You know that moment between the lights dimming and the curtain raising on a big staged production? That moment when there's a sudden hush and stillness in the audience? I feel like I am in that moment. On the outside I am quiet and still. I am waiting eagerly for the curtain to go up and the show to begin. Waiting. Waiting. On the inside, I am loud. Sections of my brain are all talking and all at once. One side is doing math and budgeting and if I only pay this then I can do that. One side is picturing my carry-on bag and all the things that need to fit into it. One tiny section is wondering if I have eight days worth of underwear and if it's possible to do laundry while I'm visiting Talaura (Talaura, we may need to do laundry while I'm there). One bit of brain has been devoted to an impromptu weekend trip home and all that's involved with traveling with the dog. Then there's that section of my brain devoted to work and it's been working over time lately. All the chatter makes it hard for me to pull out a complete thought or sentence. It's at times like this when my normal routine becomes my security blanket. And even though I've been physically and mentally drained at the end of the work day, I have stuck with my routine of getting on my yoga mat followed by mindfully making dinner and weekly chore night. This may not calm the chatter, but it keeps me on track and it helps me to keep the chatter from growing. Falling behind on the routine would just take another section of brain away to worry about the things I am not doing. Worry about the things I am not doing. That part is my favorite.

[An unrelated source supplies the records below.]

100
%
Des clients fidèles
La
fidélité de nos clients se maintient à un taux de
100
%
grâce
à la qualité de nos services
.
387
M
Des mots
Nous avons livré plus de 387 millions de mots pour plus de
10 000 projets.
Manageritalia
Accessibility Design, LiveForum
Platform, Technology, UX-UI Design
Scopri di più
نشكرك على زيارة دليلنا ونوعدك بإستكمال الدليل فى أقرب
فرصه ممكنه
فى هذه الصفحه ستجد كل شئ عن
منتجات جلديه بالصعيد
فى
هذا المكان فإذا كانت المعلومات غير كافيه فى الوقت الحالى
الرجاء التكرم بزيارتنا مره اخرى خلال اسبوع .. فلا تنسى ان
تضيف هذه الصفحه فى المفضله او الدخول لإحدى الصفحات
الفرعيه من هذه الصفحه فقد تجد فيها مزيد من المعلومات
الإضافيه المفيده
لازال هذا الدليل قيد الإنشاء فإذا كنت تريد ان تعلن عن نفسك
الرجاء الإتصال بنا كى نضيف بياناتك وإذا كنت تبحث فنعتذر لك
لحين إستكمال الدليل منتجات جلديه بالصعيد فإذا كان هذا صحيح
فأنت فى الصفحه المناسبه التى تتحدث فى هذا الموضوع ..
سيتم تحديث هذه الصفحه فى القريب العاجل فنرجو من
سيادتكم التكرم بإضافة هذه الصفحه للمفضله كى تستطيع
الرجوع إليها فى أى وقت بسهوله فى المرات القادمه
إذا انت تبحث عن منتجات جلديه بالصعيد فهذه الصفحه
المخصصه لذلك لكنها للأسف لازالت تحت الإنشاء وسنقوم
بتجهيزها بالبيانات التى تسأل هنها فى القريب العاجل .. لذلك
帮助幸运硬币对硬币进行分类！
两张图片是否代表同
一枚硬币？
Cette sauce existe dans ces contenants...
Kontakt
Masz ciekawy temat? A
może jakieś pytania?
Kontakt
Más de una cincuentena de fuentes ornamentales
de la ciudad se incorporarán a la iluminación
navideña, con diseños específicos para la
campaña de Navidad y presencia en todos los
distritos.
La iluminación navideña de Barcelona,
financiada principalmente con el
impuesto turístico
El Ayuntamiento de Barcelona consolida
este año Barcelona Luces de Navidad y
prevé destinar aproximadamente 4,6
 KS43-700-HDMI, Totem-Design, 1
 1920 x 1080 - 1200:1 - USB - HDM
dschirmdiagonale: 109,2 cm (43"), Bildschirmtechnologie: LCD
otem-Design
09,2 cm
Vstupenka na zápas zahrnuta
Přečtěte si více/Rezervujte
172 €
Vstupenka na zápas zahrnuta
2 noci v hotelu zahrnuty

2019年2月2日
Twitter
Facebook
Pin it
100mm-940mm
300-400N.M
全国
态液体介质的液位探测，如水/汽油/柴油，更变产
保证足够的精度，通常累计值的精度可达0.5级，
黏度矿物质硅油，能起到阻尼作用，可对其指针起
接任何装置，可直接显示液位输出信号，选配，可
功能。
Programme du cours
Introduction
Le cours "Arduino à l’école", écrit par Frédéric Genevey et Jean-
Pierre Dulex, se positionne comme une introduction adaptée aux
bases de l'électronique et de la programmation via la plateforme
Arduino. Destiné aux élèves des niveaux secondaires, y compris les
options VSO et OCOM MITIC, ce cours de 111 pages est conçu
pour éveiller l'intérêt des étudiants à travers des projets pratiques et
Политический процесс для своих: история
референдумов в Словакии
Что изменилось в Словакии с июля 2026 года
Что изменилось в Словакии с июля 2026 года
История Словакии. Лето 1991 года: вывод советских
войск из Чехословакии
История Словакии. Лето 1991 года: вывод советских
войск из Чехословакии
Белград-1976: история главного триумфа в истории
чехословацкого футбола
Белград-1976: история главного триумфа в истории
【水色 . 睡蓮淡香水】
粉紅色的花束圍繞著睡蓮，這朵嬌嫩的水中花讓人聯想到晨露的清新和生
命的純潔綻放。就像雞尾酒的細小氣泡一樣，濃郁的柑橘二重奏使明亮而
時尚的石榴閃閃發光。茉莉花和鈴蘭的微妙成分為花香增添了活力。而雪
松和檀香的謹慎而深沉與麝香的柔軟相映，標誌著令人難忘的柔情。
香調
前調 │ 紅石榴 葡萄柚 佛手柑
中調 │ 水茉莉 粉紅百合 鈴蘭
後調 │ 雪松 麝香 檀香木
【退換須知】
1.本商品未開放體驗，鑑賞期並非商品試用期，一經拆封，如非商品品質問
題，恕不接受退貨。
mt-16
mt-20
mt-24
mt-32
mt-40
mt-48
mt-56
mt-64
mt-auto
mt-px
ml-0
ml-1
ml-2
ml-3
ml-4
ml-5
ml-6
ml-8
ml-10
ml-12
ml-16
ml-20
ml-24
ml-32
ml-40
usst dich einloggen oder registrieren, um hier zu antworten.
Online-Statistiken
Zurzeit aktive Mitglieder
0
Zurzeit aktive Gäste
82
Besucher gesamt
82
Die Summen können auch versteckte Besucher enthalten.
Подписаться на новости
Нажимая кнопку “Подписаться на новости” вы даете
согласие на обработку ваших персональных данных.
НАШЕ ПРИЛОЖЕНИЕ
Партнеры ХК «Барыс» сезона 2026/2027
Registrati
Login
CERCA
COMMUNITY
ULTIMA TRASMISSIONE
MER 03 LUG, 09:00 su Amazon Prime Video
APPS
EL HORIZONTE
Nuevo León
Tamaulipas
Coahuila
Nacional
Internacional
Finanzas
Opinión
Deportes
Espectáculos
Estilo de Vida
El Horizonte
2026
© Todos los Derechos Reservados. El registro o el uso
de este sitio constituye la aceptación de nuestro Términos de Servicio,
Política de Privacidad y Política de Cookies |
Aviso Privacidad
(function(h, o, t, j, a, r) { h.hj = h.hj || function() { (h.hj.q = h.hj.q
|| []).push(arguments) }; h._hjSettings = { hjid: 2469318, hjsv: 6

I am constantly worrying about things I don't do.
Tuesday, during my yoga practice, I was preparing for savasana and doing alternate nostril breathing (10 rounds) when I decided to add on some Om chants. I did 24 rounds of Om, physically saying the word aloud and feeling the vibration of the mmmmm. And it was weird at first to hear my voice out loud in my quiet little house. I always start my meditation practice with 24 rounds of mantra, but I always just say it in my head. There's something that makes me self conscious about speaking out loud in an empty space. This doesn't make sense because I will walk from the bathroom to the kitchen to start the rice cooker with nothing on but a towel wrapped around my wet head. Apparently I draw crazy boundary lines. But Om is something that must be said out loud. You must feel the sound waves as they vibrate through the face and through the body. And this is when I began to realize the power of Om. The more I said, the less self conscious I became. With each Om, a section of my brain would be come quiet, until finally the only sound in my head was my own hum.
So today for Love Thursday, I give you the power of Om. Ommmmm. Auummmmmm.